## PROBLEM
Each entry must appear in the answer exactly as given.

-=-=-=-=-

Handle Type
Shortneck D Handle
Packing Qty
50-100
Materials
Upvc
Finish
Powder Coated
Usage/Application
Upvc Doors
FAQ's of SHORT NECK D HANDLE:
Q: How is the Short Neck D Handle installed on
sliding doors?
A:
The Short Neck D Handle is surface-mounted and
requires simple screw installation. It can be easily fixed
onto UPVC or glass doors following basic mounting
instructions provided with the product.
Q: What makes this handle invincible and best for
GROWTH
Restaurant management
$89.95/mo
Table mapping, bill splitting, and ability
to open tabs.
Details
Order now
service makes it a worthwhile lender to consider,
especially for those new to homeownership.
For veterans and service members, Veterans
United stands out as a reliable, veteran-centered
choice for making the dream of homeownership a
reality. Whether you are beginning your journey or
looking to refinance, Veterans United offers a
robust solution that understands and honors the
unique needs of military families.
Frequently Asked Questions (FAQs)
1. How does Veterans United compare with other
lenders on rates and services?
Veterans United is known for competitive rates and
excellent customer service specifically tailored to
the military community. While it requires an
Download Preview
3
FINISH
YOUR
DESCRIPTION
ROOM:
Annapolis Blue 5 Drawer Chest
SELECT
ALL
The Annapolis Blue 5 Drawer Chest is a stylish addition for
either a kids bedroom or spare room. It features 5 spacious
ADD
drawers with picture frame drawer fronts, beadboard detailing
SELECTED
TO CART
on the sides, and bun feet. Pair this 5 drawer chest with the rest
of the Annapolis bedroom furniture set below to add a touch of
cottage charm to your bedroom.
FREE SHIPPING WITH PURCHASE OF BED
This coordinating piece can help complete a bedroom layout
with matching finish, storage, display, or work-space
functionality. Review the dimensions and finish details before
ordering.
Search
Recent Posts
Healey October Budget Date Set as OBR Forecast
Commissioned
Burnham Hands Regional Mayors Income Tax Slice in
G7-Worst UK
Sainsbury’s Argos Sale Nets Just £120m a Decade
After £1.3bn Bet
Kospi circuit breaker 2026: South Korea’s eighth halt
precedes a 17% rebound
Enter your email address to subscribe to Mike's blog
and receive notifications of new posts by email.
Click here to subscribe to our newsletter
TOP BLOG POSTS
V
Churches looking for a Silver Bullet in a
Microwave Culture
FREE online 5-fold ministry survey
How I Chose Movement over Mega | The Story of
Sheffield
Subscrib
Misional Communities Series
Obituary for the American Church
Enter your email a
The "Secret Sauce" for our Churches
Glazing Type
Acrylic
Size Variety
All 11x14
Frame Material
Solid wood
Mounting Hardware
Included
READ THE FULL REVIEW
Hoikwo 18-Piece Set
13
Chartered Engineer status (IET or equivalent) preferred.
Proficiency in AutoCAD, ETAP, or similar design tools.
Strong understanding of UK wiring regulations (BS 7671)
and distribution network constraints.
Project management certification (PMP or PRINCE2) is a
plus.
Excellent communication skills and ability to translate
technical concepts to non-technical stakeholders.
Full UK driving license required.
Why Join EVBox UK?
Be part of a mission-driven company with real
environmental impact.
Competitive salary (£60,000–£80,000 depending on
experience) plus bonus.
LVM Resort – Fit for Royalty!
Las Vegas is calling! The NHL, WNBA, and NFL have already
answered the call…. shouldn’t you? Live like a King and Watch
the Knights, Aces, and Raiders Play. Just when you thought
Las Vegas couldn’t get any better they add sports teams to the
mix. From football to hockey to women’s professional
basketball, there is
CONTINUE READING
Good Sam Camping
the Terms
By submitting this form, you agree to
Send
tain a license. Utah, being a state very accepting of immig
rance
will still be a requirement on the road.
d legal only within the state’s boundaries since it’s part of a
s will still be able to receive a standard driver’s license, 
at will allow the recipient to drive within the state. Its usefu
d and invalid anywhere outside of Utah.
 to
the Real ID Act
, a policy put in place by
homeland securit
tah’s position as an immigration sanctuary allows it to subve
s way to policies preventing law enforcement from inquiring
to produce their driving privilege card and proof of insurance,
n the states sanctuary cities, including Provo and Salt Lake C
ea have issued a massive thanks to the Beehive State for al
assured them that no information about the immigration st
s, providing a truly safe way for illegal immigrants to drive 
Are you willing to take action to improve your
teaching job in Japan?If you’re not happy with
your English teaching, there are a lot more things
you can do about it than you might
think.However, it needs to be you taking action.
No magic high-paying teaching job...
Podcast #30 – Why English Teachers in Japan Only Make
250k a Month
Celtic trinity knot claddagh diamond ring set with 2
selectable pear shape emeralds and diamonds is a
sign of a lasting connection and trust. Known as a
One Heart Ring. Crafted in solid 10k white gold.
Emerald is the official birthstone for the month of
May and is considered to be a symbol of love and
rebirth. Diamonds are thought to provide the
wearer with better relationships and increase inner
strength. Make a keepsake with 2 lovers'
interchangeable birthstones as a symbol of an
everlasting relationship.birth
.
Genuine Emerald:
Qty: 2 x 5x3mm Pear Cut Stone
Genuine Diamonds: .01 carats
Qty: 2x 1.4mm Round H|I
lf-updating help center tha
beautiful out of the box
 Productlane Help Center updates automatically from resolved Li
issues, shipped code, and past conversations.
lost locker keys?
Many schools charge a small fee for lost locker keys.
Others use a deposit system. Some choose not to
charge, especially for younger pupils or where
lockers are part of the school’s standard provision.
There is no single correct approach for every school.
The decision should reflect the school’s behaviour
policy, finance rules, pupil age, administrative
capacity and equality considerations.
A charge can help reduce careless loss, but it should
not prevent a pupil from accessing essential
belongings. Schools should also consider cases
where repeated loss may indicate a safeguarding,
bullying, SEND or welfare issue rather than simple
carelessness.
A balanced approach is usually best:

-=-=-=-=-

## FINAL ANSWER
Handle Type
Shortneck D Handle
Packing Qty
50-100
Materials
Upvc
Finish
Powder Coated
Usage/Application
Upvc Doors
FAQ's of SHORT NECK D HANDLE:
Q: How is the Short Neck D Handle installed on
sliding doors?
A:
The Short Neck D Handle is surface-mounted and
requires simple screw installation. It can be easily fixed
onto UPVC or glass doors following basic mounting
instructions provided with the product.
Q: What makes this handle invincible and best for
GROWTH
Restaurant management
$89.95/mo
Table mapping, bill splitting, and ability
to open tabs.
Details
Order now
service makes it a worthwhile lender to consider,
especially for those new to homeownership.
For veterans and service members, Veterans
United stands out as a reliable, veteran-centered
choice for making the dream of homeownership a
reality. Whether you are beginning your journey or
looking to refinance, Veterans United offers a
robust solution that understands and honors the
unique needs of military families.
Frequently Asked Questions (FAQs)
1. How does Veterans United compare with other
lenders on rates and services?
Veterans United is known for competitive rates and
excellent customer service specifically tailored to
the military community. While it requires an
Download Preview
3
FINISH
YOUR
DESCRIPTION
ROOM:
Annapolis Blue 5 Drawer Chest
SELECT
ALL
The Annapolis Blue 5 Drawer Chest is a stylish addition for
either a kids bedroom or spare room. It features 5 spacious
ADD
drawers with picture frame drawer fronts, beadboard detailing
SELECTED
TO CART
on the sides, and bun feet. Pair this 5 drawer chest with the rest
of the Annapolis bedroom furniture set below to add a touch of
cottage charm to your bedroom.
FREE SHIPPING WITH PURCHASE OF BED
This coordinating piece can help complete a bedroom layout
with matching finish, storage, display, or work-space
functionality. Review the dimensions and finish details before
ordering.
Search
Recent Posts
Healey October Budget Date Set as OBR Forecast
Commissioned
Burnham Hands Regional Mayors Income Tax Slice in
G7-Worst UK
Sainsbury’s Argos Sale Nets Just £120m a Decade
After £1.3bn Bet
Kospi circuit breaker 2026: South Korea’s eighth halt
precedes a 17% rebound
Enter your email address to subscribe to Mike's blog
and receive notifications of new posts by email.
Click here to subscribe to our newsletter
TOP BLOG POSTS
V
Churches looking for a Silver Bullet in a
Microwave Culture
FREE online 5-fold ministry survey
How I Chose Movement over Mega | The Story of
Sheffield
Subscrib
Misional Communities Series
Obituary for the American Church
Enter your email a
The "Secret Sauce" for our Churches
Glazing Type
Acrylic
Size Variety
All 11x14
Frame Material
Solid wood
Mounting Hardware
Included
READ THE FULL REVIEW
Hoikwo 18-Piece Set
13
Chartered Engineer status (IET or equivalent) preferred.
Proficiency in AutoCAD, ETAP, or similar design tools.
Strong understanding of UK wiring regulations (BS 7671)
and distribution network constraints.
Project management certification (PMP or PRINCE2) is a
plus.
Excellent communication skills and ability to translate
technical concepts to non-technical stakeholders.
Full UK driving license required.
Why Join EVBox UK?
Be part of a mission-driven company with real
environmental impact.
Competitive salary (£60,000–£80,000 depending on
experience) plus bonus.
LVM Resort – Fit for Royalty!
Las Vegas is calling! The NHL, WNBA, and NFL have already
answered the call…. shouldn’t you? Live like a King and Watch
the Knights, Aces, and Raiders Play. Just when you thought
Las Vegas couldn’t get any better they add sports teams to the
mix. From football to hockey to women’s professional
basketball, there is
CONTINUE READING
Good Sam Camping
the Terms
By submitting this form, you agree to
Send
tain a license. Utah, being a state very accepting of immig
rance
will still be a requirement on the road.
d legal only within the state’s boundaries since it’s part of a
s will still be able to receive a standard driver’s license, 
at will allow the recipient to drive within the state. Its usefu
d and invalid anywhere outside of Utah.
 to
the Real ID Act
, a policy put in place by
homeland securit
tah’s position as an immigration sanctuary allows it to subve
s way to policies preventing law enforcement from inquiring
to produce their driving privilege card and proof of insurance,
n the states sanctuary cities, including Provo and Salt Lake C
ea have issued a massive thanks to the Beehive State for al
assured them that no information about the immigration st
s, providing a truly safe way for illegal immigrants to drive 
Are you willing to take action to improve your
teaching job in Japan?If you’re not happy with
your English teaching, there are a lot more things
you can do about it than you might
think.However, it needs to be you taking action.
No magic high-paying teaching job...
Podcast #30 – Why English Teachers in Japan Only Make
250k a Month
Celtic trinity knot claddagh diamond ring set with 2
selectable pear shape emeralds and diamonds is a
sign of a lasting connection and trust. Known as a
One Heart Ring. Crafted in solid 10k white gold.
Emerald is the official birthstone for the month of
May and is considered to be a symbol of love and
rebirth. Diamonds are thought to provide the
wearer with better relationships and increase inner
strength. Make a keepsake with 2 lovers'
interchangeable birthstones as a symbol of an
everlasting relationship.birth
.
Genuine Emerald:
Qty: 2 x 5x3mm Pear Cut Stone
Genuine Diamonds: .01 carats
Qty: 2x 1.4mm Round H|I
lf-updating help center tha
beautiful out of the box
 Productlane Help Center updates automatically from resolved Li
issues, shipped code, and past conversations.
lost locker keys?
Many schools charge a small fee for lost locker keys.
Others use a deposit system. Some choose not to
charge, especially for younger pupils or where
lockers are part of the school’s standard provision.
There is no single correct approach for every school.
The decision should reflect the school’s behaviour
policy, finance rules, pupil age, administrative
capacity and equality considerations.
A charge can help reduce careless loss, but it should
not prevent a pupil from accessing essential
belongings. Schools should also consider cases
where repeated loss may indicate a safeguarding,
bullying, SEND or welfare issue rather than simple
carelessness.
A balanced approach is usually best:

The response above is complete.